Inference & Training

Breaking Static GPU Allocations with Guaranteed Quotas

by
Ronen Dar
March 15, 2020

In a previous article, we discussed the problem of machine scheduling and complications that arise from inefficient GPU utilization and allocation. In this post, we will introduce the concept of breaking static GPU allocations with Guaranteed Quotas.

Teams we work with buy expensive GPUs to run complex computational workflows and they don’t really have a way to share them efficiently between users.

Early on in the development of Run:AI, my co-founder and I saw that with some principles taken from virtualization and containers, and others taken from the world of high performance computing, we could devise a solution where abstracting workloads from the underlying compute could allow for the pooling of resources, moving and shifting of workloads, and managing AI infrastructure at scale. Data science teams would be more productive and IT teams would gain control and visibility into infrastructure utilization.

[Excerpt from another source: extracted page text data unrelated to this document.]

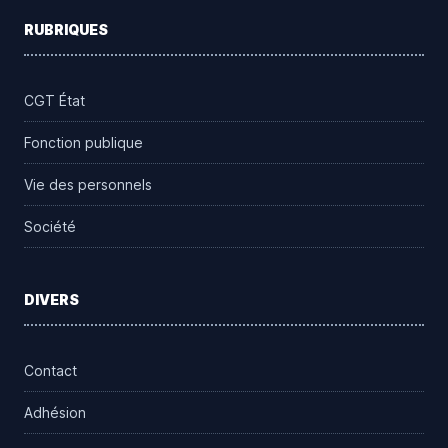
RUBRIQUES
CGT État
Fonction publique
Vie des personnels
Société
DIVERS
Contact
Adhésion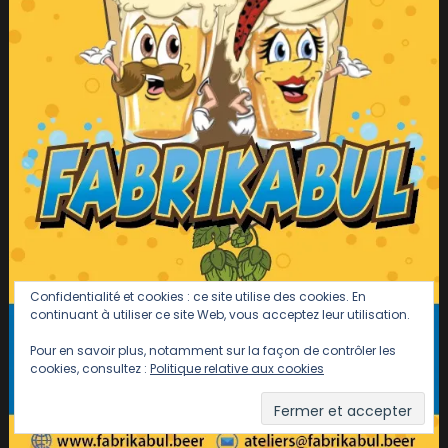
Confidentialité et cookies : ce site utilise des cookies. En
continuant à utiliser ce site Web, vous acceptez leur utilisation.
Pour en savoir plus, notamment sur la façon de contrôler les
cookies, consultez :
Politique relative aux cookies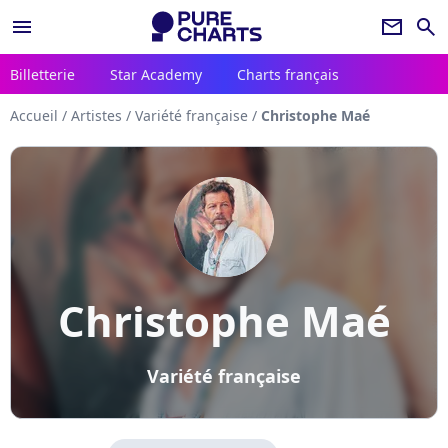
menu
newsletter
search
Billetterie
Star Academy
Charts français
Accueil
/
Artistes
/
Variété française
/
Christophe Maé
Christophe Maé
Variété française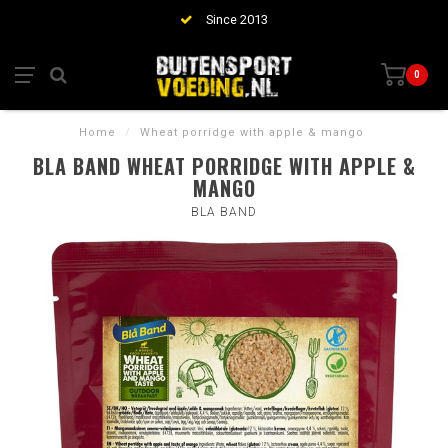
Since 2013
0
Home
/
Wheat porridge with apple & mango
BLA BAND WHEAT PORRIDGE WITH APPLE &
MANGO
BLA BAND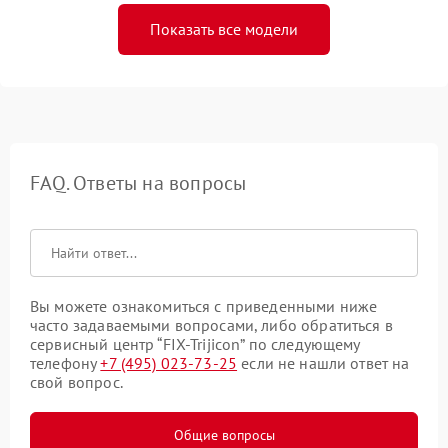
Показать все модели
FAQ. Ответы на вопросы
Вы можете ознакомиться с приведенными ниже
часто задаваемыми вопросами, либо обратиться в
сервисный центр “FIX-Trijicon” по следующему
телефону
+7 (495) 023-73-25
если не нашли ответ на
свой вопрос.
Общие вопросы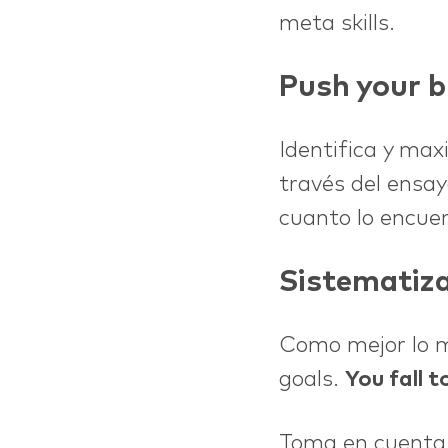
meta skills.
Push your b
Identifica y max
través del ensay
cuanto lo encue
Sistematiz
Como mejor lo me
goals.
You fall t
Toma en cuenta 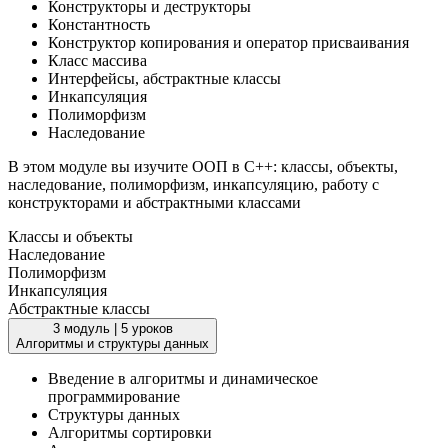
Конструкторы и деструкторы
Константность
Конструктор копирования и оператор присваивания
Класс массива
Интерфейсы, абстрактные классы
Инкапсуляция
Полиморфизм
Наследование
В этом модуле вы изучите ООП в C++: классы, объекты,
наследование, полиморфизм, инкапсуляцию, работу с
конструкторами и абстрактными классами
Классы и объекты
Наследование
Полиморфизм
Инкапсуляция
Абстрактные классы
3 модуль
|
5 уроков
Алгоритмы и структуры данных
Введение в алгоритмы и динамическое
программирование
Структуры данных
Алгоритмы сортировки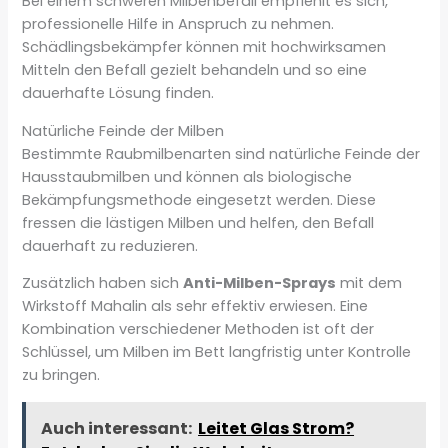
Bei einem schweren Milbenbefall empfiehlt es sich,
professionelle Hilfe in Anspruch zu nehmen.
Schädlingsbekämpfer können mit hochwirksamen
Mitteln den Befall gezielt behandeln und so eine
dauerhafte Lösung finden.
Natürliche Feinde der Milben
Bestimmte Raubmilbenarten sind natürliche Feinde der
Hausstaubmilben und können als biologische
Bekämpfungsmethode eingesetzt werden. Diese
fressen die lästigen Milben und helfen, den Befall
dauerhaft zu reduzieren.
Zusätzlich haben sich
Anti-Milben-Sprays
mit dem
Wirkstoff Mahalin als sehr effektiv erwiesen. Eine
Kombination verschiedener Methoden ist oft der
Schlüssel, um Milben im Bett langfristig unter Kontrolle
zu bringen.
Auch interessant:
Leitet Glas Strom?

But deep learning workloads are not the same as traditional workloads running on enterprise VMs. To build this kind of AI infrastructure, we’d need to support the unique computational characteristics of data science workloads. How are these different? Data scientists are mainly engaged in one of two data science workflows for their experimentation.

  1. Build sessions where data scientists interactively develop and debug their models. These sessions require instantly and always-available GPUs.
  2. Training sessions for tuning model parameters. These sessions are typically long and require considerable GPU compute power, with performance and training speed being critical.
GPU Utilization

Typically, data scientists build a model while interacting with one or two build sessions, making static allocations a good fit for such workflows. Training sessions, however, are used much more erratically – sometimes data scientists run several training workloads in parallel (for example, during the process of hyper parameter optimization) while at other times they do not run any training jobs. Static GPU allocations don’t fit these fluctuating demands as data scientists either become the exclusive “owners” of too many expensive GPUs or are in need of more compute power.

Limiting data scientists in their training phase is essentially limiting the full scope of a deep learning project. Data science needs the freedom to experiment without being limited by static GPU allocations. Simple resource sharing, like using another data scientist’s GPUs while they are idle, is not possible with static allocations.

We envisaged a scheduler that implements a concept which we refer to as “Guaranteed Quotas” to solve this challenge. Guaranteed quotas essentially free data scientists from the limitations of static allocations and allow users to go over quota if idle GPUs are available.

The advantages?

  • Data scientists can run more experiments and,
  • They can use multi-GPU training more frequently and with more GPUs.

Ultimately this improves their productivity and the quality and speed of their data science initiatives, while increasing GPU utilization of the overall cluster.

How does a guaranteed quota system work?

New jobs are submitted to the system with a reference project. The Run:AI scheduler is based on Kubernetes architecture and is provided with a matrix of parameters to consider:

  • One of them is project priority. The organization or the IT admin can define projects and define priority for each project.
  • The second is quota, defining either a static or guaranteed allocation of GPUs for each project.

Projects translate into our scheduler as queues and depending on the organization’s preference, can be modeled as individuals, as teams of people, or as actual business activities. Projects with a guaranteed quota of GPUs, as opposed to projects with a static allocation, can use more GPUs than their quota allows. So ultimately the system allocates available resources to a job submitted to a queue, even if the queue is over quota. In cases where a job is submitted to an under-quota queue and there are not enough available resources to launch it, the scheduler starts to become smarter and pause a job from a queue that is over quota, while taking priorities and fairness into account.

Guaranteed quotas essentially break the boundaries of fixed allocations and make data scientists more productive, freeing them from limitations of the number of concurrent experiments they can run, or the number of GPUs they can use for multi-GPU training sessions. This greatly increases utilization of the overall GPU cluster.